** Opening Data provided block **

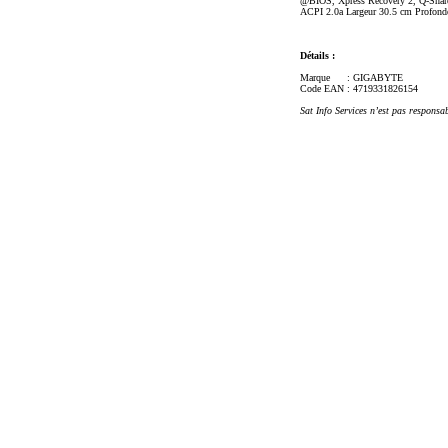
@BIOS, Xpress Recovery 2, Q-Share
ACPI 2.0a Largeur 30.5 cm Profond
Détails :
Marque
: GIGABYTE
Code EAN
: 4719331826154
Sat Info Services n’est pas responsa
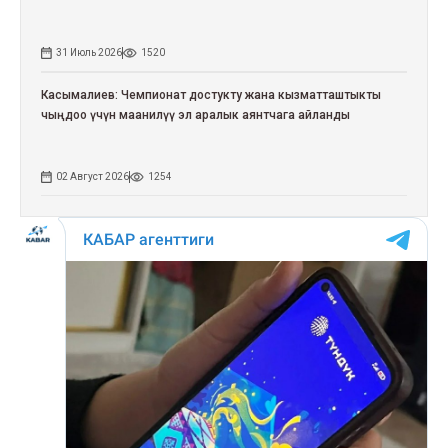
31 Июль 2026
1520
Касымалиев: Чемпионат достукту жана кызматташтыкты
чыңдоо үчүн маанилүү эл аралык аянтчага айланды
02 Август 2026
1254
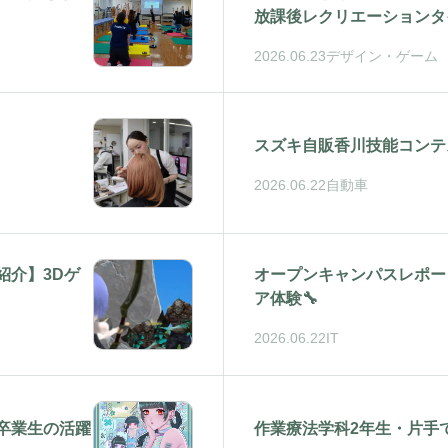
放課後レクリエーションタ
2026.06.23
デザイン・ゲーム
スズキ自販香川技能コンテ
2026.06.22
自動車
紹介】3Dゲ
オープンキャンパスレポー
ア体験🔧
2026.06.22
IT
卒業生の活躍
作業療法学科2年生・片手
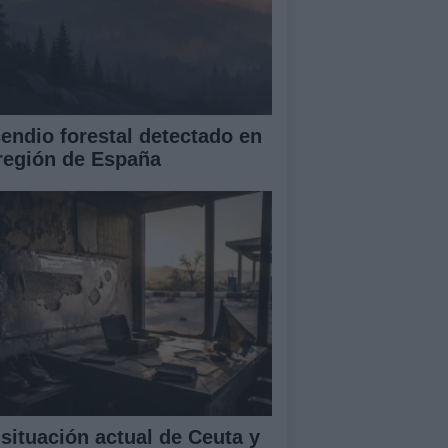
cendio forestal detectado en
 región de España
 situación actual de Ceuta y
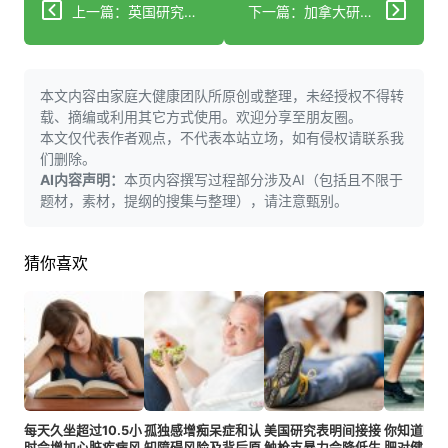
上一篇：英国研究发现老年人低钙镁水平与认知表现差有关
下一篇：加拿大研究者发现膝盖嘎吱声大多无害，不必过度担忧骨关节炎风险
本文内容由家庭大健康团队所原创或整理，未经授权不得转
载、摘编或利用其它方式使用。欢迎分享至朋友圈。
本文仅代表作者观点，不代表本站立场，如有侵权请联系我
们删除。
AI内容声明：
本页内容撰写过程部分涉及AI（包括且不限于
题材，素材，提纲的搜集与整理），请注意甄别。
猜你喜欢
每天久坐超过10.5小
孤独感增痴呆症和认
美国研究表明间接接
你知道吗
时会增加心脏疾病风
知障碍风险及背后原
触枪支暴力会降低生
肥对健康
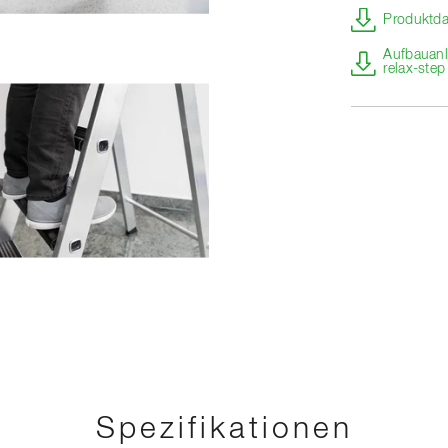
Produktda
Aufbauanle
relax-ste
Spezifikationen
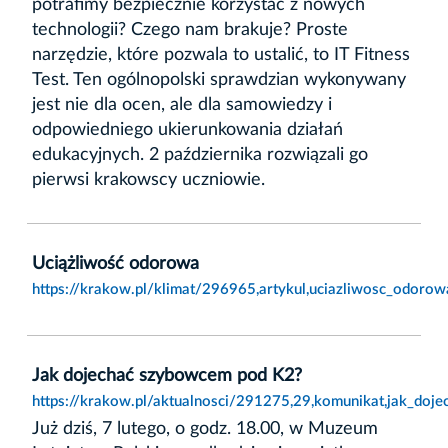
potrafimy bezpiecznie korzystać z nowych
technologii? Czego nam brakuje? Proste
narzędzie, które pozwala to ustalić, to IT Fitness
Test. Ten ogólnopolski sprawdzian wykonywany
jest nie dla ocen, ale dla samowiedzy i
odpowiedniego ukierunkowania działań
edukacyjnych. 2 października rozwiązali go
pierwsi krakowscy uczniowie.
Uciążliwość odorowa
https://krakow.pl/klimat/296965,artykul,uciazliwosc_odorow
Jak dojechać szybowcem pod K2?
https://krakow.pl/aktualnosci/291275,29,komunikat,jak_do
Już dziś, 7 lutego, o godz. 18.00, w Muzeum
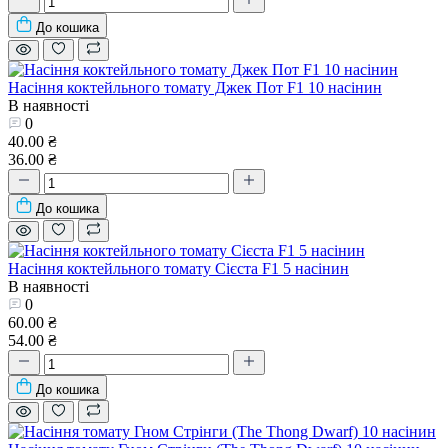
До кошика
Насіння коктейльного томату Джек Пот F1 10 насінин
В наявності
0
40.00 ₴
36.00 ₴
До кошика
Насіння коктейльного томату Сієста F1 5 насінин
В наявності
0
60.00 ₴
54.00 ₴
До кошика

** Closing Data provided block **

**Problem statement:** Your answer must be the exact lines from the start of the data through the line with "narzędzie, które pozwala", inclusive, and nothing else; pictures do not belong in it.

**Answer section:**
@BIOS, Xpress Recovery 2, Q-Share
ACPI 2.0a Largeur 30.5 cm Profond
Détails :
Marque
: GIGABYTE
Code EAN
: 4719331826154
Sat Info Services n’est pas responsa
31 Июль 2026
1520
Касымалиев: Чемпионат достукту жана кызматташтыкты
чыңдоо үчүн маанилүү эл аралык аянтчага айланды
02 Август 2026
1254
放課後レクリエーションタ
2026.06.23
デザイン・ゲーム
スズキ自販香川技能コンテ
2026.06.22
自動車
紹介】3Dゲ
オープンキャンパスレポー
ア体験🔧
2026.06.22
IT
卒業生の活躍
作業療法学科2年生・片手
cendio forestal detectado en
 región de España
 situación actual de Ceuta y
上一篇：英国研究发现老年人低钙镁水平与认知表现差有关
下一篇：加拿大研究者发现膝盖嘎吱声大多无害，不必过度担忧骨关节炎风险
本文内容由家庭大健康团队所原创或整理，未经授权不得转
载、摘编或利用其它方式使用。欢迎分享至朋友圈。
本文仅代表作者观点，不代表本站立场，如有侵权请联系我
们删除。
AI内容声明：
本页内容撰写过程部分涉及AI（包括且不限于
题材，素材，提纲的搜集与整理），请注意甄别。
猜你喜欢
每天久坐超过10.5小
孤独感增痴呆症和认
美国研究表明间接接
你知道吗
时会增加心脏疾病风
知障碍风险及背后原
触枪支暴力会降低生
肥对健康
Produktda
Aufbauanle
relax-ste
Spezifikationen
potrafimy bezpiecznie korzystać z nowych
technologii? Czego nam brakuje? Proste
narzędzie, które pozwala to ustalić, to IT Fitness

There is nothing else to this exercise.